Just outside the town of Magenta, west of Milan, Cantoni helped Arazi and Sereni secure the use of a former partisan hideout. The small secluded villa and its grounds became “Camp A,” the logistical hub of the operation, where everything necessary to rig out a ship — together with weapons which were being smuggled to Palestine — were prepared and stored. Aleksander and former partisans Fedda Lieberman and Lea Diamant worked at the camp before joining the Wedgwood for its journey across the Mediterranean.
A journey into the unknown
The Wedgwood, named after Josiah Wedgwood, a pro-Zionist British Labour parliamentarian who had championed the cause of Jewish refugees until his death in 1943, was a former Canadian naval ship. It was purchased as part of an operation backed by American sympathizers and run by a senior Haganah official in the US, Zeev Shind.
Crewed in part by young Jewish American volunteers — most of whom had no experience at sea — it left New York in April 1946. After stopping in the Azores, it arrived in the Italian port of Savona a month later, where, under Arazi’s watchful eye, it was refitted with bunks and hammocks. As it prepared to make its way to Vado, the Gang, driving a fleet of British Army trucks, set off to collect two groups of survivors from Genoa and Tradate.
For the survivors, though, there was to be one, final heart-stopping moment when the Italian police arrived at the beach just as the Wedgwood sailed up to the jetty. While Arazi and Sereni were taken away for questioning, the offer of American cigarettes convinced the police to allow the Wedgwood’s passengers to board and the ship to depart.

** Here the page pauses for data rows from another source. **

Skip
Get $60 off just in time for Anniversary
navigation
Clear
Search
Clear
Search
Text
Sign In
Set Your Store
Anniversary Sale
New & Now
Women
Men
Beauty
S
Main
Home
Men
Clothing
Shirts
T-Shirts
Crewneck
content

The Wedgwood managed to reach international waters without attracting the attention of British warships, but it was inevitably spotted as it passed Cyprus and headed for the coast off Tel Aviv. Three Royal Navy destroyers were dispatched to intercept the boat. Warning shots were fired and, after a 14-hour stand-off, the crew disabled the engines and the navy towed the Wedgwood into Haifa. As the British prepared to board the boat, its passengers gathered on the deck and sang the soon-to-be Jewish state’s national anthem, “Hatikva.”
Few of survivors, says Whitehouse, had any idea that what now awaited them was a stay in the Atlit detention camp. It was an inauspicious start and, for many, the first of a series of challenges.

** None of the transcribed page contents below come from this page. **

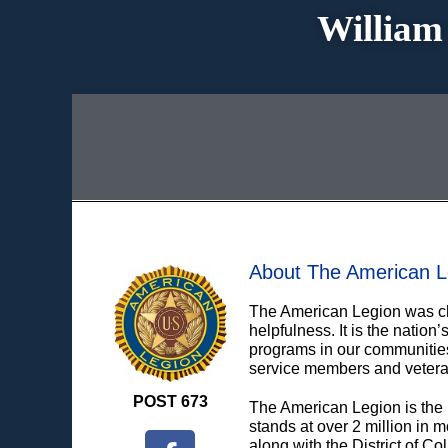
William
About The American L
The American Legion was cha
helpfulness. It is the natio
programs in our communities,
service members and vetera
POST 673
The American Legion is the 
stands at over 2 million in 
along with the District of C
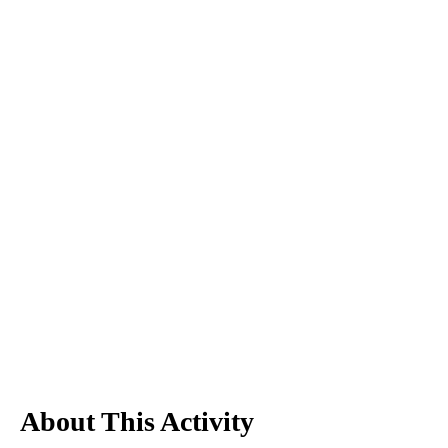
About This Activity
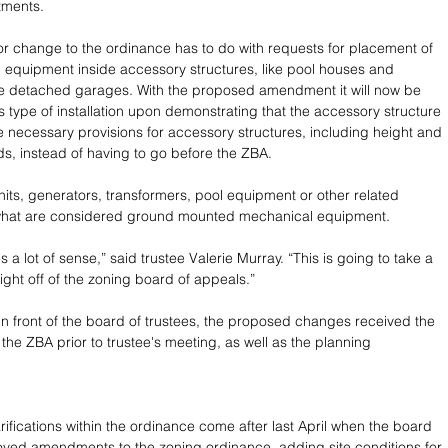
tments. 
 change to the ordinance has to do with requests for placement of 
equipment inside accessory structures, like pool houses and 
de detached garages. With the proposed amendment it will now be 
s type of installation upon demonstrating that the accessory structure 
e necessary provisions for accessory structures, including height and 
ds, instead of having to go before the ZBA.
units, generators, transformers, pool equipment or other related 
hat are considered ground mounted mechanical equipment.
es a lot of sense,” said trustee Valerie Murray. “This is going to take a 
weight off of the zoning board of appeals.” 
 in front of the board of trustees, the proposed changes received the 
 the ZBA prior to trustee's meeting, as well as the planning 
rifications within the ordinance come after last April when the board 
oved amendments to the zoning ordinance, adding site conditions for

“I think they found life very difficult,” she says. “The rules of Israeli society were starkly different from those that they had grown up with.”
But, Whitehouse says, this is to miss the bigger picture. Instead, the feelings of most of the Wedgwood’s passengers are captured by 95-year-old Yehuda Erlich when she meets him at his bungalow in Ramat Gan. “I had no regrets ever about coming here,” Erlich tells her.